Per the git format-patch
documentation, if you specify a single commit,1 then:
- A single commit,
since
, specifies that the commits leading to the tip of the current branch that are not in the history that leads to the since
to be output.
Thus, format-patch
tries to find "commits leading to the tip of the current branch" (HEAD
) that are neither themselves stash@{2}
nor ancestors of stash@{2}
. It's hard to say precisely which commits these will be without knowing the actual commit graph, but if the graph looks something like this:
... - o - o - * - * <-- HEAD=branch
|\
i-w <-- stash@{2}
then format-patch
would make a patch containing the two commits marked *
: they are the only ancestors of HEAD
that are not removed by starting at the w
commit and working backwards.
If the graph looks more like this:
* <-- HEAD=branch
/
... - o - o - o - o <-- anotherbranch
|\
i-w <-- stash@{2}
then once again you would get the commit marked *
(one commit this time, just to be a bit different).

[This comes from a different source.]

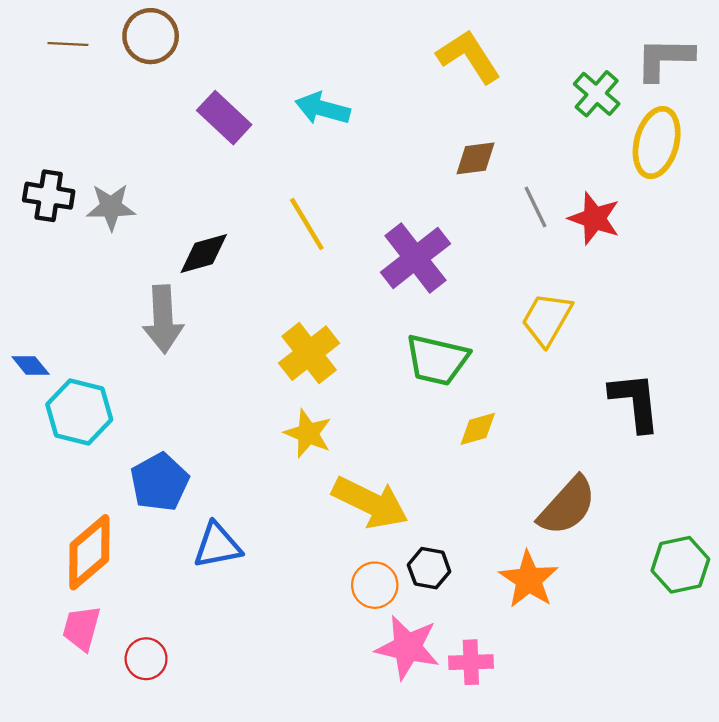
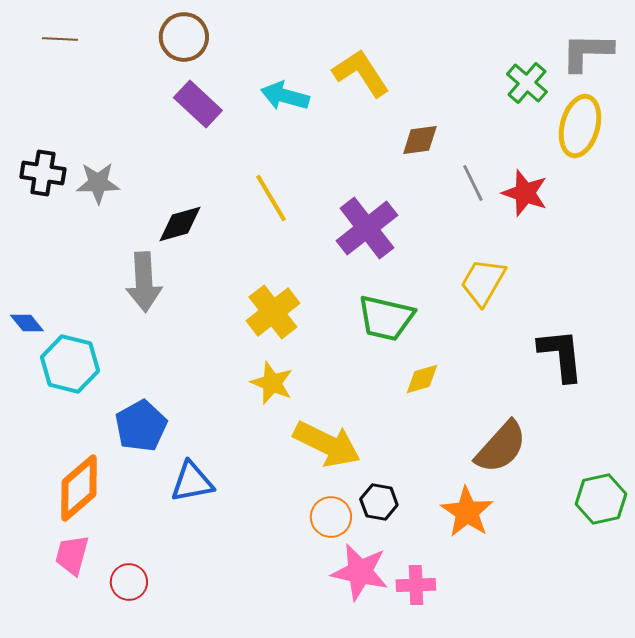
brown circle: (151, 36) -> (184, 37), moved
yellow L-shape: (469, 56) -> (361, 73), moved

(In fact, you get precisely the same commits as for stash@{2}..HEAD
, since this gitrevisions
syntax means what's in item 1 of the format-patch
documentation).
One solution is to proceed to item 2 in the format-patch
documentation:
- Generic revision range expression (see "SPECIFYING REVISIONS" section in gitrevisions(7)) means the commits in the specified range.

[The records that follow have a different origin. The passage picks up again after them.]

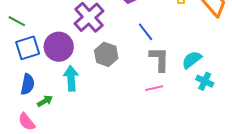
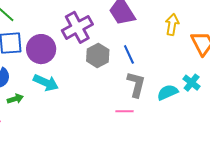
gray hexagon: (106, 54) -> (98, 55), moved
cyan arrow: (71, 78) -> (46, 83), turned 105
cyan cross: (205, 81) -> (192, 83), moved

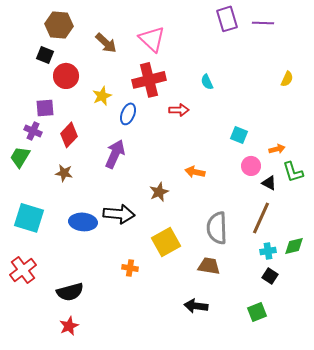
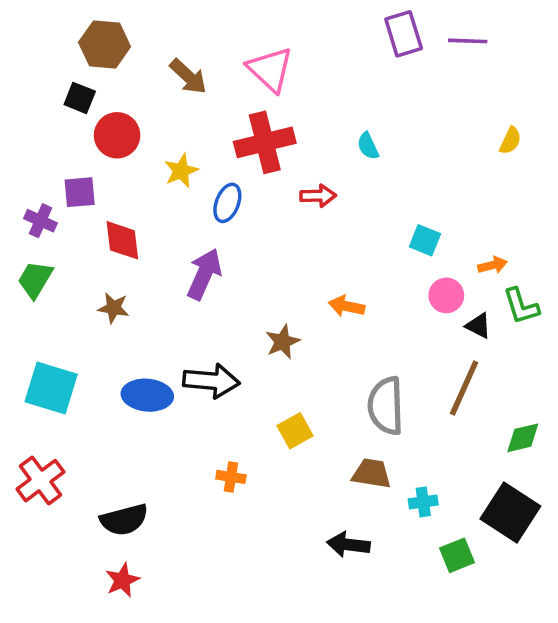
purple cross: (33, 131) -> (41, 221), moved
red diamond: (69, 135) -> (122, 240), turned -50
yellow square: (166, 242) -> (295, 431), size x0.7
cyan cross: (268, 251) -> (423, 502), moved
black square: (270, 276) -> (510, 513), moved, size x2.0

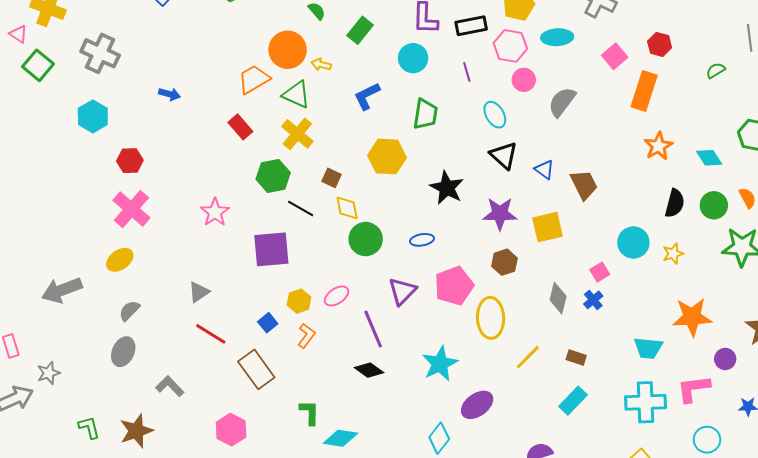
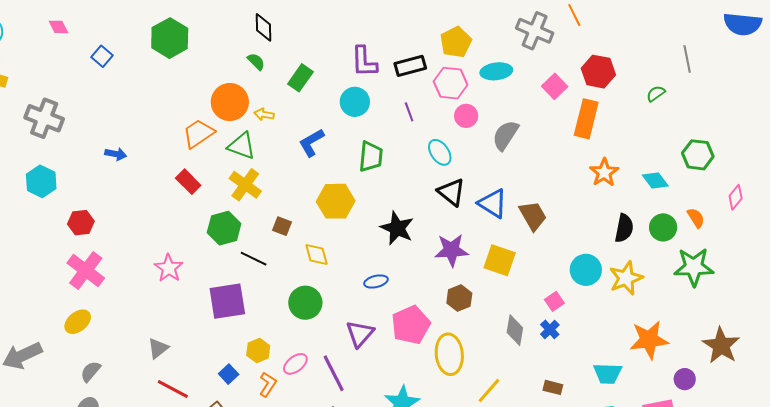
red hexagon: (660, 44) -> (598, 72), size x1.4
blue triangle: (544, 170) -> (493, 203), size x1.5
yellow diamond: (347, 208) -> (316, 255), moved
yellow square: (548, 227) -> (500, 260), turned 36
green circle: (366, 239) -> (305, 303), moved
yellow star: (673, 254) -> (626, 278), size x1.6
pink ellipse: (337, 296) -> (295, 364), moved
brown rectangle: (576, 357) -> (553, 387), moved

Here you need only specify the commits from "just before the w
commit in the stash-bag" to "the w
commit itself", which is simply stash@{2}^..stash@{2}
:
git format-patch [additional options like --stdout here] stash@{2}^..stash@{2}
Since this is a single commit, the only difference between this and just using git show
(as John Zwinck suggested) is the precise formatting of the patch (format-patch
makes mailbox style patches by default).
Alternatively, you can always turn a stash into a "real branch" using git stash branch
. This turns the index commit i
of the stash into a real commit if needed, and restores the work directory state (and the untracked or all-files state as well, if one of those was included in the stash) after creating a new branch starting at the parent commit, i.e., the one the stash-bag is attached to. Commit the resulting work-tree and you have an ordinary branch, which you can manipulate with all the ordinary branch operations (including format-patch
).
1See some of my other descriptions about git "stash bags" to see that a stash is a small clump of commits, but note that the name stash@{2}
identifies a single commit, specifically the work-tree commit in the "stash bag".